The solution is simple: Ask the buyer about their process. You can’t directly influence how quickly their company moves, but you can prepare a winning strategy and create authentic urgency once you know what needs to happen.
Ask questions like:
- “What needs to happen from here?
- “Who am I going to need to run this by?”
- “How long does this process usually take?”
Pose these questions at every stage so you’re never caught off-guard. The best salespeople can articulate the exact steps a prospective purchase will necessitate, starting with the day the contract closes and working backwards.
2) Competition Curveballs
Another common problem my reps run into is that they’re dealing with a prospect who is engaging simply to compare prices or get a quote they can leverage with their current vendor.
When you try to move a deal forward and a prospect says, “We’re just waiting for final numbers from my current vendor,” nine times out of 10 you’ve already lost. That response means you’re down to haggling price — and the cost of switching almost always outweighs the cost of staying.
You’ve also missed the window to compare feature sets, leverage customer case studies, or explore the buyer’s pain points with their current vendor.

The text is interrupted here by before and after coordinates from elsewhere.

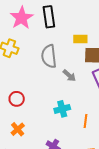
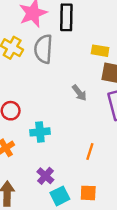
gray semicircle: (49, 56) -> (43, 49), moved
cyan cross: (62, 109) -> (40, 132), moved

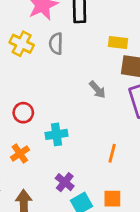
gray semicircle: (43, 49) -> (56, 44), size x0.7

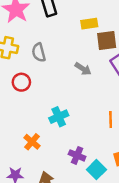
gray semicircle: (56, 44) -> (39, 52), moved
red circle: (23, 113) -> (21, 82), moved

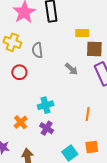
purple cross: (77, 155) -> (47, 128), moved

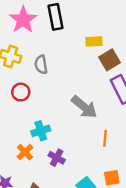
brown square: (94, 49) -> (109, 60), turned -30
gray arrow: (71, 69) -> (84, 107), moved, size x1.6
cyan cross: (46, 105) -> (41, 131), moved

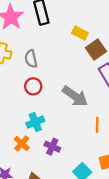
yellow rectangle: (94, 41) -> (80, 33), turned 35
red circle: (21, 92) -> (33, 86), moved

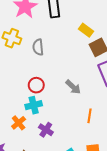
red circle: (33, 86) -> (36, 85), moved
gray arrow: (75, 96) -> (73, 87), size x0.7

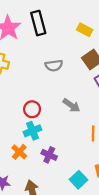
yellow rectangle: (86, 30) -> (85, 30), moved
gray semicircle: (38, 47) -> (54, 65), moved, turned -84

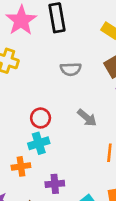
orange cross: (19, 152) -> (21, 166), turned 35
purple cross: (49, 155) -> (55, 184), moved, turned -35

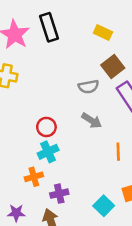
gray semicircle: (71, 69) -> (88, 87), moved
purple cross: (55, 184) -> (59, 194), moved

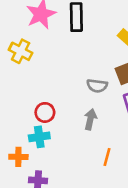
gray arrow: (92, 120) -> (90, 119), turned -126

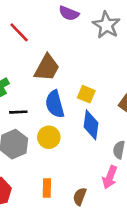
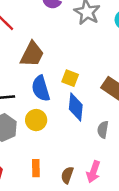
pink arrow: (110, 177) -> (93, 172), moved

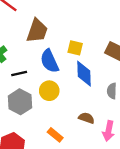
orange rectangle: (36, 168) -> (55, 135), turned -42
brown semicircle: (67, 175) -> (86, 118), moved, turned 98

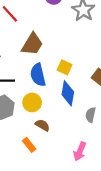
brown semicircle: (86, 118) -> (42, 125), moved

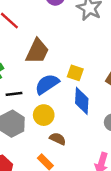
blue semicircle: (38, 75) -> (47, 84), turned 75

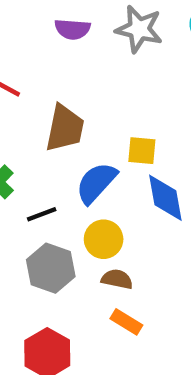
brown semicircle: (58, 139) -> (117, 279), moved

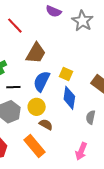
blue semicircle: (96, 183) -> (42, 81), turned -35
brown semicircle: (117, 279) -> (46, 125), moved
orange rectangle: (126, 322) -> (34, 146), size x1.6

To avoid this curveball, don’t be afraid to ask about the competition right from the start. Reps are sometimes afraid to bring up competitors out of the mistaken belief they’ll give their prospect ideas. But think about your own large purchases over the years: Car, cable provider, home, cell phone, and so on. When have you ever bought an item without comparing it to at least one competitive product?
Bringing up the competition won’t put any ideas in your prospect’s mind. They’re almost certainly looking at your competitors, including the incumbent, so surface this information at the beginning.
Ask where they are with their current supplier and understand which other companies are in the running.
These questions will be useful:
- “What other tools have you considered?”
- “Is there a chance you stay with your current vendor?”
- “Which vendors are you going to seriously evaluate?”
Knowing the entire situation helps you better manage the deal — and could even provide an opportunity to lock out the competition with your product’s key differentiators. Don’t wait until it’s too late.
3) Authority Curveballs
I can’t stress enough the importance of understanding exactly whom you’re talking to and why you’re talking to them. Every company has a different approval and purchasing process, and you must understand “who’s who” in your demos or meetings.
Reps often discover late in the sales conversation that their main contact is an internal champion masquerading as a decision maker. Just because your point of contact likes the product doesn’t mean they can independently make the decision to purchase.
Politely ask questions like:
- “How did this [project, process, initiative] begin?”
- “How did you get involved and what is your role in the process?”
When meeting new people, don’t be afraid to ask them the same questions. In addition, always request their job titles and contact information. My favorite qualifying question is, “Can you tell me about the last time you made a purchase like this in the past?” The answer will tell you all you need to know about whom you are really dealing with.
If they’ve acted as a budget or signing authority in the past, follow up with detailed questions about timelines, obstacles, dependencies, and so on.
The sooner you know exactly which stakeholders will be involved in the purchase, the sooner you can provide them with the information they need to move forward. I encourage my reps to tailor the content of each of their online demos to appeal to the individuals in the room — and to do so, you need a good understanding of who is in the room.
With these questions in your arsenal, you can learn key details from your prospect before it’s too late. Stop being thrown by curveballs — start anticipating (and more importantly, avoiding) them.